------- Comment From mranw...@us.ibm.com 2018-09-02 13:33 EDT-------
Kris Murphy recreated the ATS enabled driver performance issue with 18.04.1 and 
then loaded the test kernel from the bug below and verified that it fixes the 
issue.
Bz 170624 ? NV 2282038 performance drop with ATS enabled
https://bugs.launchpad.net/ubuntu/+source/linux/+bug/1788097

-- 
You received this bug notification because you are a member of Kernel
Packages, which is subscribed to linux in Ubuntu.
https://bugs.launchpad.net/bugs/1788097

Title:
  performance drop with ATS enabled

Status in The Ubuntu-power-systems project:
  In Progress
Status in linux package in Ubuntu:
  Fix Committed
Status in linux source package in Bionic:
  In Progress

Bug description:
  == Comment: #0 - Michael Ranweiler <mranw...@us.ibm.com> - 2018-08-16
  09:58:02 ==

  Witherspoon cluster now has ATS enabled with driver 396.42, CUDA
  version 9.2.148. They are running the CORAL benchmark LULESH with and
  without ATS, and they see a significant performance drop with ATS
  enabled.

  ========
  Below is the run with ATS:

  Run completed:
  Problem size = 160
  MPI tasks = 8
  Iteration count = 100
  Final Origin Energy = 1.605234e+09
  Testing Plane 0 of Energy Array on rank 0:
  MaxAbsDiff = 2.384186e-07
  TotalAbsDiff = 5.300015e-07
  MaxRelDiff = 1.631916e-12

  Elapsed time = 153.00 (s)
  Grind time (us/z/c) = 0.37352393 (per dom) (0.046690491 overall)
  FOM = 21417.637 (z/s)

  ========
  Here is the run without ATS:
  Run completed:
  Problem size = 160
  MPI tasks = 8
  Iteration count = 100
  Final Origin Energy = 1.605234e+09
  Testing Plane 0 of Energy Array on rank 0:
  MaxAbsDiff = 2.384186e-07
  TotalAbsDiff = 5.300015e-07
  MaxRelDiff = 1.631916e-12

  
  Elapsed time = 13.27 (s)
  Grind time (us/z/c) = 0.032394027 (per dom) (0.0040492534 overall)
  FOM = 246959.11 (z/s)
  ========

  Using ATS on a single node slows down the OpenACC version more than 10
  times, and for the version with OpenMP 4.5 and managed memory, they
  observe a 2x slowdown.

  Last comment from NVIDIA (Javier Cabezas - 07/29/2018 11:30 AM):
  We think we have found where's the issue.

  This behavior reproduces for any two concurrent processes that create
  CUDA contexts on the GPUs and heavily unmap memory (no need to launch
  any work on the GPUs).
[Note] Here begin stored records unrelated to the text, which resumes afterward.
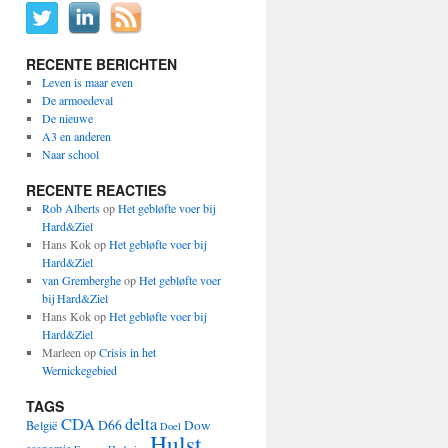
RECENTE BERICHTEN
Leven is maar even
De armoedeval
De nieuwe
A3 en anderen
Naar school
RECENTE REACTIES
Rob Alberts
op
Het gebløfte voer bij
Hard&Ziel
Hans Kok
op
Het gebløfte voer bij
Hard&Ziel
van Gremberghe
op
Het gebløfte voer
bij Hard&Ziel
Hans Kok
op
Het gebløfte voer bij
Hard&Ziel
Marleen
op
Crisis in het
Wernickegebied
TAGS
CDA
delta
D66
Dow
België
Doel
Hulst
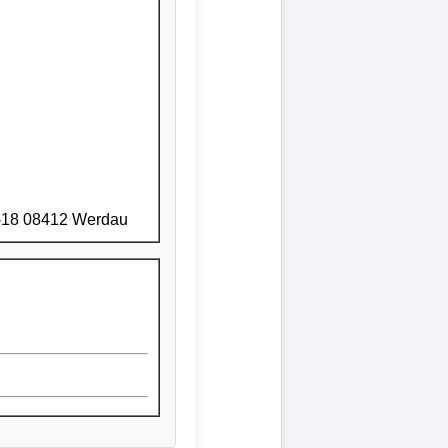
10-18 08412 Werdau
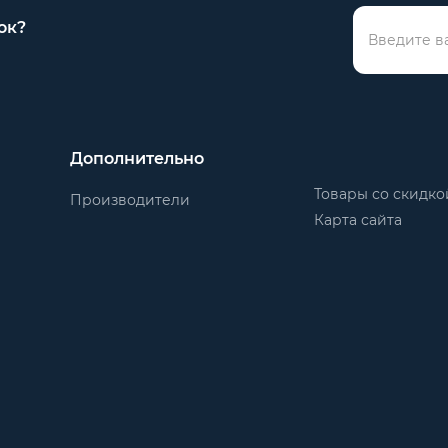
ок?
Дополнительно
Товары со скидко
Производители
Карта сайта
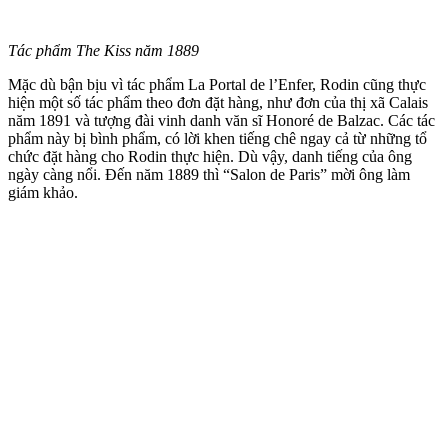
Tác phẩm The Kiss năm 1889
Mặc dù bận bịu vì tác phẩm La Portal de l’Enfer, Rodin cũng thực
hiện một số tác phẩm theo đơn đặt hàng, như đơn của thị xã Calais
năm 1891 và tượng đài vinh danh văn sĩ Honoré de Balzac. Các tác
phẩm này bị bình phẩm, có lời khen tiếng chê ngay cả từ những tổ
chức đặt hàng cho Rodin thực hiện. Dù vậy, danh tiếng của ông
ngày càng nổi. Đến năm 1889 thì “Salon de Paris” mời ông làm
giám khảo.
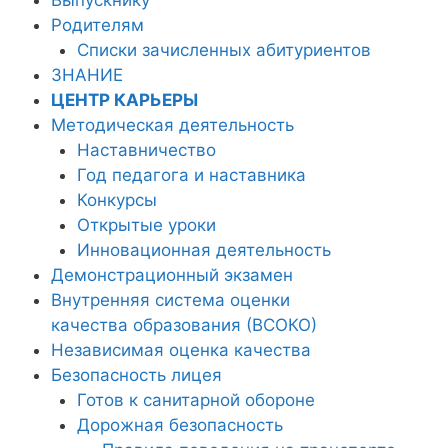
Родителям
Списки зачисленных абитуриентов
ЗНАНИЕ
ЦЕНТР КАРЬЕРЫ
Методическая деятельность
Наставничество
Год педагога и наставника
Конкурсы
Открытые уроки
Инновационная деятельность
Демонстрационный экзамен
Внутренняя система оценки
качества образования (ВСОКО)
Независимая оценка качества
Безопасность лицея
Готов к санитарной обороне
Дорожная безопасность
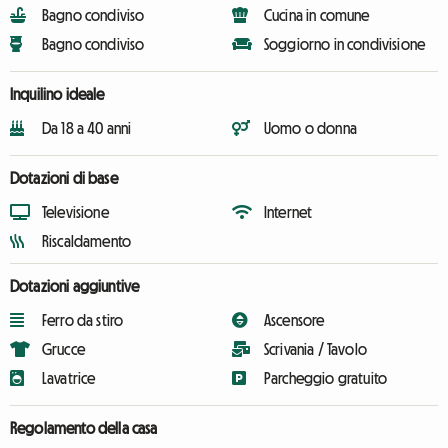
Bagno condiviso
Cucina in comune
Bagno condiviso
Soggiorno in condivisione
Inquilino ideale
Da 18 a 40 anni
Uomo o donna
Dotazioni di base
Televisione
Internet
Riscaldamento
Dotazioni aggiuntive
Ferro da stiro
Ascensore
Grucce
Scrivania / Tavolo
Lavatrice
Parcheggio gratuito
Regolamento della casa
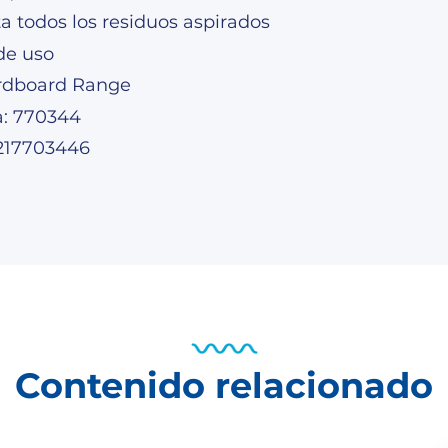
a todos los residuos aspirados
de uso
rdboard Range
a: 770344
217703446
Contenido relacionado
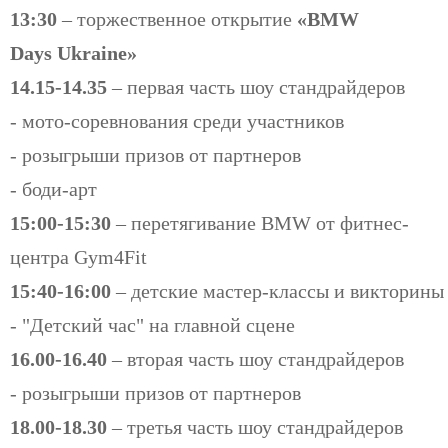
13:30
– торжественное открытие
«BMW
Days Ukraine»
14.15-14.35
– первая часть шоу стандрайдеров
- мото-соревнования среди участников
- розыгрыши призов от партнеров
- боди-арт
15:00-15:30
–
перетягивание BMW от фитнес-
центра Gym4Fit
15:40-16:00
–
детские мастер-классы и викторины
- "Детский час" на главной сцене
​16.00-16.40
–
вторая часть шоу стандрайдеров
- розыгрыши призов от партнеров
18.00-18.30
–
третья часть шоу стандрайдеров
When the problem repros, perf shows that most
  of the time is spent in mmio_invalidate. However, this only happens
  when processes register GPUs attached to the same NPU. Thus, if
  process A, initializes GPU 0 and/or 1, and process B, initializes GPU
  2 and/or 3, we don't see the slowdown. This makes sense, because ATSDs
  on different NPUs are issued independently.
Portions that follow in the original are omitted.